You can put all kinds of complexities on top of the game, like making A and B computer programs that can make conclusions about each other, but the essential nature of indeterminacy remains: the players have to pick a point on the Pareto frontier, their interests being directly opposed, making it a tug-of-war. The game is so simple that any complicated analysis seems almost hopeless.

However, when people play this game in reality, it seems that they bring in other considerations, not just choose what's best for them. The person being offered 20% of the pot will often reject. The reason for such behavior seems to come from a notion of fairness.

This points the way to how AIs could solve the puzzle as well. Imagine you're an AI forced to play some complicated ultimatum-type game with another AI. Then you could ignore the strategic picture of the game entirely, and focus only on what outcome seems "fair", in the sense that you and the other player get about equal amount of whuffies (however understood). And if the other player offers you an unfair deal, you could "flip the table" and make them get nothing, even at cost to you. As long as the "flip the table" option is available to you, this seems a viable approach.

Maybe this is a very simple idea, but it flips my understanding of game-theoretic situations on its head. Until today I thought that the game matrix, what actions are available to players, was the important part. And things like each player's utility scaling were merely afterthoughts. But under the "fairness" view, the figure and the ground invert. Now we care only about comparing the players' utilities, making sure everyone gets roughly equal amount of whuffies. The particular strategic details of each game matter less: as long as each player has access to a "flip the table" strategy, and is willing to use that strategy irrationally when the outcome seems unfair, that's enough.

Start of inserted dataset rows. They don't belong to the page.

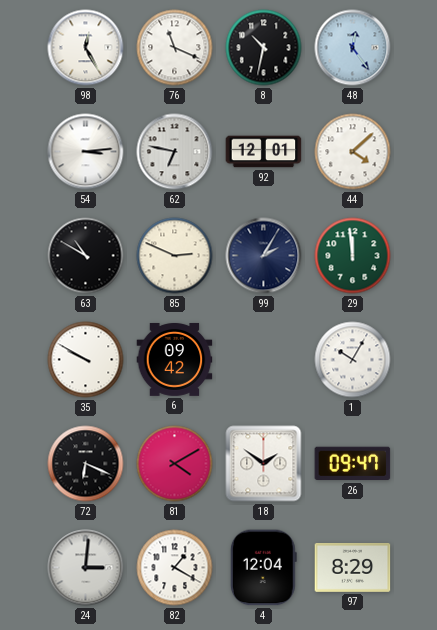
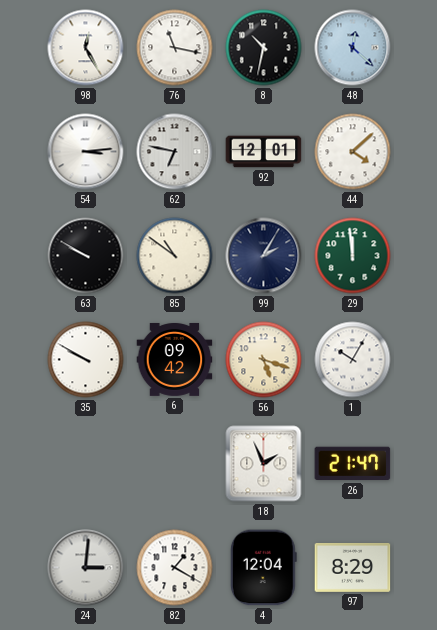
76: 11:19 -> 11:17
48: 12:24 -> 12:22
63: 10:50 -> 9:50
85: 2:49 -> 10:51
56: none -> 5:18
72: 6:19 -> none
81: 4:10 -> none
18: 1:51 -> 1:56
26: 09:47 -> 21:47
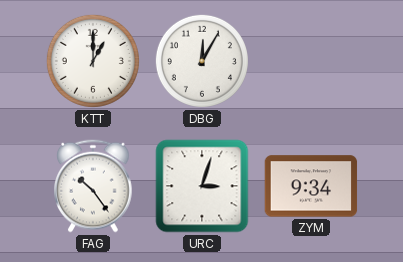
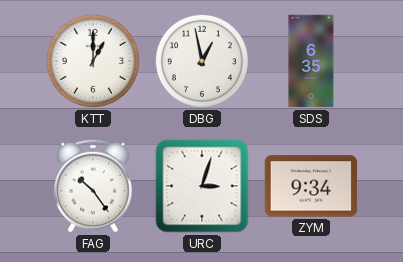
DBG: 12:05 -> 12:58
SDS: none -> 6:35
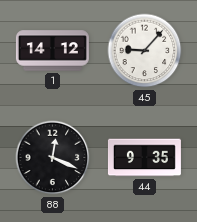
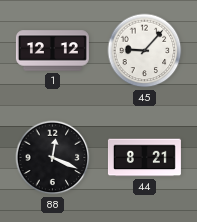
1: 14:12 -> 12:12
44: 9:35 -> 8:21
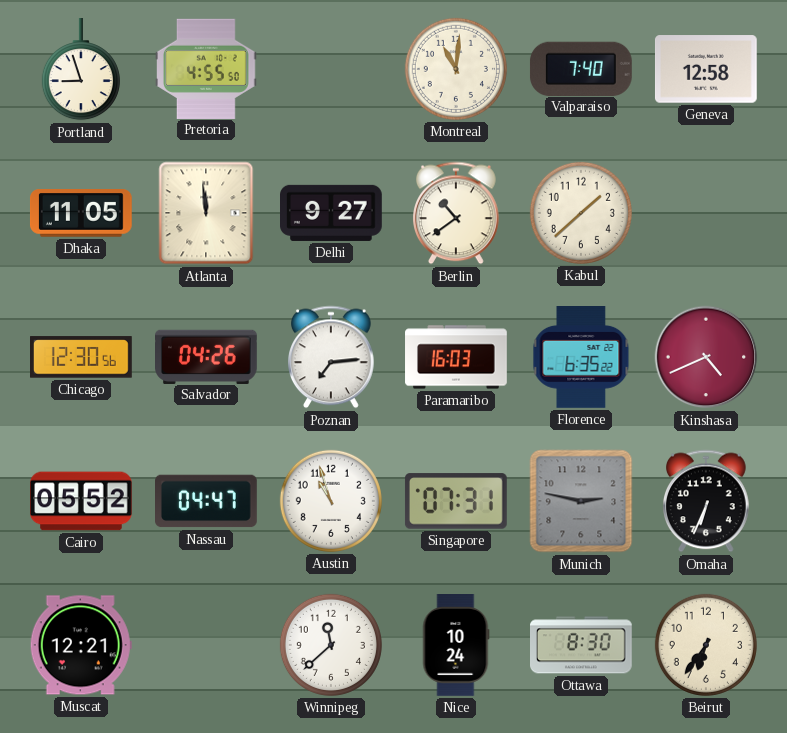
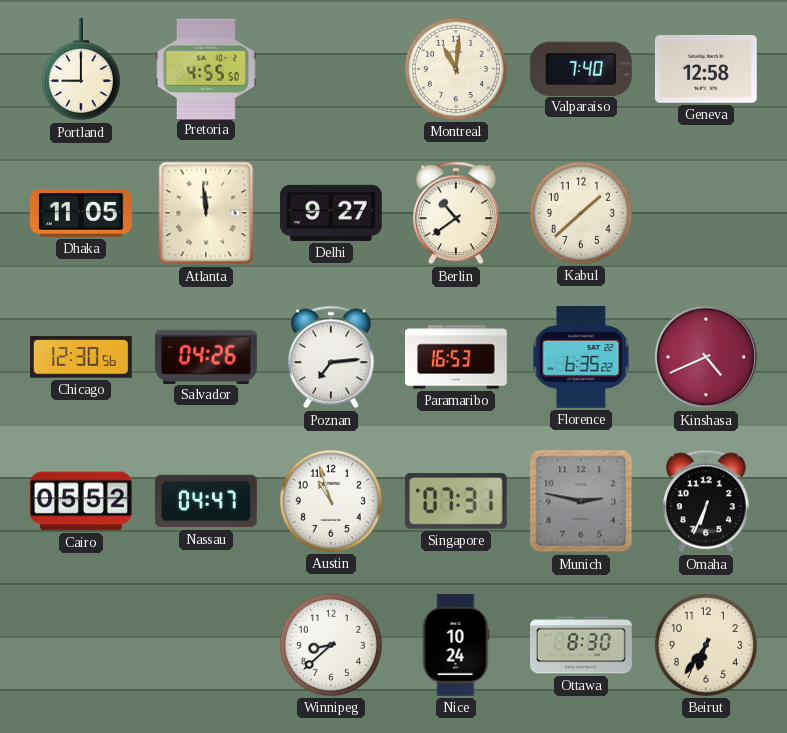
Portland: 8:57 -> 9:00
Paramaribo: 16:03 -> 16:53
Muscat: 12:21 -> none
Winnipeg: 11:38 -> 8:38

Of course this can fail if the two players have incompatible views on fairness. For example, if player A thinks "taller people should get more food" and player B thinks "heavier people should get more food", and A is taller but B is heavier, the result is a food fight. So the focus switches even deeper: we no longer think about rational behavior in games, nor about fairness according to players, but about the processes that give rise to notions of fairness in players, and how to make these processes give compatible results.

What would that mean for negotiation between AIs in practice? Let's say a human-built AI travelling between the stars meets an alien AI, and they end up in an ultimatum-type situation regarding the fate of the entire universe. And further, imagine that the alien AI has the upper hand. But the human AI can still be coded to act like this:

Does the situation contain another agent getting whuffies from it?
Is the other agent acting as to give unfairly high whuffies to itself and unfairly low whuffies to me?
Do I have access to a "flip the table" action, denying whuffies to the other agent even at cost to myself?
If yes, take it!

Note that this is technically irrational. If the alien AI came with a precommitment of its own saying "demand all whuffies no matter what", the rational thing would be for us to accept, yet we still reject. I think however that this approach has a nice quality to it: it cuts short the arms race. We could have everyone in the universe spending time to make their AIs better at ultimatum tug-of-wars; or we could make an "irrational" AI that simply goes for fairness no matter what, then there's no incentive for others to build better strategies, and the outcome ends up alright for everyone.